Right-priced Spray Rig
Although some aspects of the setup are awkward, and it lacks some of the features found on higher-end kits, this is a true bang-for-your-buck miracle.
Despite years of practice and the best-flowing finishes I could lay my hands on, my results with a paintbrush have plateaued somewhere around mediocre on the quality scale. I’ve dreamed of switching to an HVLP (high volume, low pressure) spray setup to avoid brush marks and to get a more professional cabinet-shop level of finish, but I assumed that anything affordable had to be junk.

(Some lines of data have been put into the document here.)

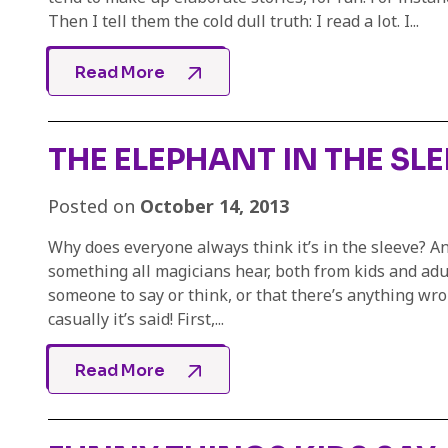
Then I tell them the cold dull truth: I read a lot. I...
Read More
THE ELEPHANT IN THE SL
Posted on
October 14, 2013
Why does everyone always think it’s in the sleeve? And
something all magicians hear, both from kids and adult
someone to say or think, or that there’s anything wrong
casually it’s said! First,...
Read More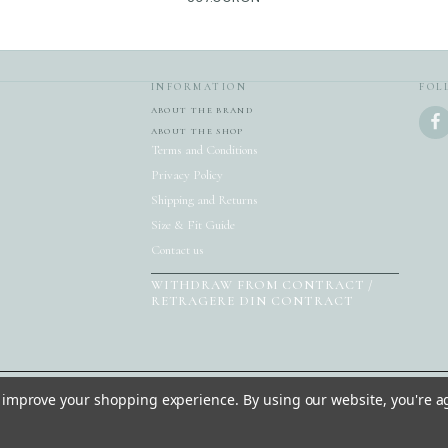
INFORMATION
FOL
ABOUT THE BRAND
ABOUT THE SHOP
Terms and Conditions
Privacy Policy
Shipping and Returns
Size & Fit Guide
Contact us
WITHDRAW FROM CONTRACT /
RETRAGERE DIN CONTRACT
to improve your shopping experience.
By using our website, you're a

After reading some positive feedback on the Earlex 5500 ($300), including a review from some trusted folks at Fine Woodworking, I decided to take the chance on it’s being as good as people said.
This HVLP spray kit is close to ready right out of the box. The setup is simple: There’s a turbine, a gun, and a hose that connects them together. The turbine unit provides a space for setting the gun down between uses, and it has a tall carry handle that will leave your other hand free for toting a gallon of paint, a roll of masking paper, or a cup of coffee. Unfortunately, the setup isn’t perfect. First, the hose storage is a hassle, forcing you to disconnect the 13 ft. of hose from the gun and turbine for storage in a slot that’s too narrow. Also, the rocker-style on/off switch is on the very bottom front of the unit and is recessed from the unit’s plastic shroud, making it hard to find. There’s also no on-board storage for the tip wrench, cleaning brush, and viscosity cup, which I consider must-haves on every spraying job.

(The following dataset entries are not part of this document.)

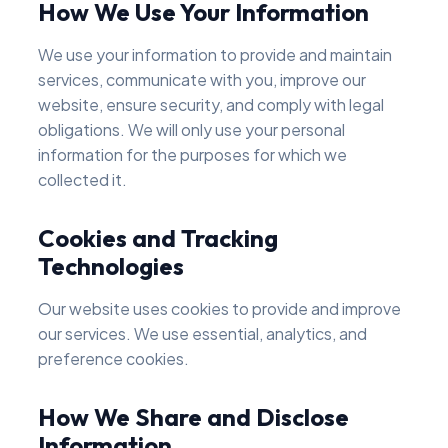
How We Use Your Information
We use your information to provide and maintain
services, communicate with you, improve our
website, ensure security, and comply with legal
obligations. We will only use your personal
information for the purposes for which we
collected it.
Cookies and Tracking
Technologies
Our website uses cookies to provide and improve
our services. We use essential, analytics, and
preference cookies.
How We Share and Disclose
Information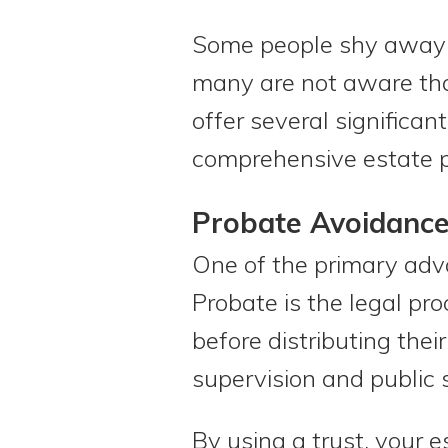
Some people shy away f
many are not aware that
offer several significa
comprehensive estate p
Probate Avoidanc
One of the primary advan
Probate is the legal pr
before distributing thei
supervision and public s
By using a trust, your 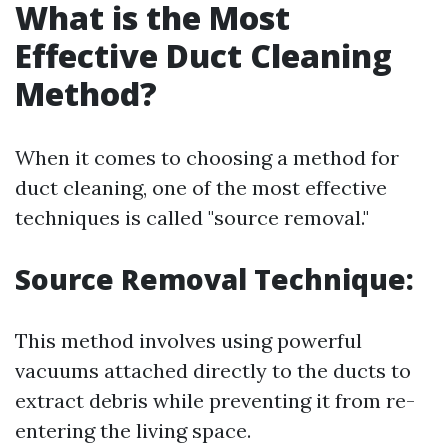
What is the Most
Effective Duct Cleaning
Method?
When it comes to choosing a method for
duct cleaning, one of the most effective
techniques is called "source removal."
Source Removal Technique:
This method involves using powerful
vacuums attached directly to the ducts to
extract debris while preventing it from re-
entering the living space.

The spray gun has just one point-of-flow adjustment: a metal knob at the back that increases flow when opened and restricts flow when tightened. It’s simple and works well. At the business end, the air cap can be pushed in and rotated to three different positions: horizontal spray, vertical spray, and round (a tightly focused pattern for getting into tight spots). The rig includes a 2.0mm fluid tip, which is suitable for general-purpose paint spraying, but I bought a 1.5mm kit that offers an even finer spray. Kits with 2.5mm and 1.0mm tips are also available. These kits sell for $30 to $35 each.

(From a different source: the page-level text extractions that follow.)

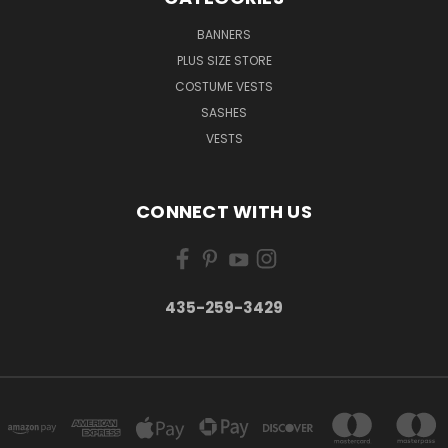
BANNERS
PLUS SIZE STORE
COSTUME VESTS
SASHES
VESTS
CONNECT WITH US
435-259-3429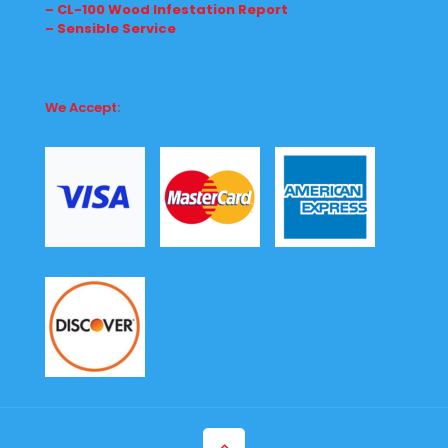
– CL-100 Wood Infestation Report
– Sensible Service
We Accept:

For latex paint (you can also spray oil-based finishes), fill the spray cup with paint to the bottom of the angled shoulder, then add one viscosity cup’s worth of clean water, which thins your mixture by about 10%. Stir the contents in the spray cup until the paint and water are mixed fully. Attach the cup to the gun, and do some test spraying to determine if the paint has been properly thinned. Some paint/primer combo products might need to be thinned up to around 15%, but I had fine results spraying Benjamin Moore Regal Select at about 10%.
Cleanup is a cinch, requiring a wrench for just one part. At the back of the gun, unscrew and remove the spray-control knob, and slide out the stainless-steel needle. At the front, unscrew the air-cap ring, then lift out the air-distributor assembly to expose the fluid tip, which is loosened with the included wrench for removal and cleaning. The quart-size, nonstick PTFE-coated container is wide enough to easily fit my whole hand. Finally, flush the feed tube with water or solvent.
This kit offers impressive results for $300. I had no trouble achieving a smooth finish. Even the first trial runs — which were a bit too plagued by orange-peel texture for my liking (the result of a lack of paint filtration and an overly open spray-control knob) — produced a finish that looked better than one with brush marks. Although some aspects of the setup are awkward, and it lacks some of the features found on higher-end kits, this is a true bang-for-your-buck miracle.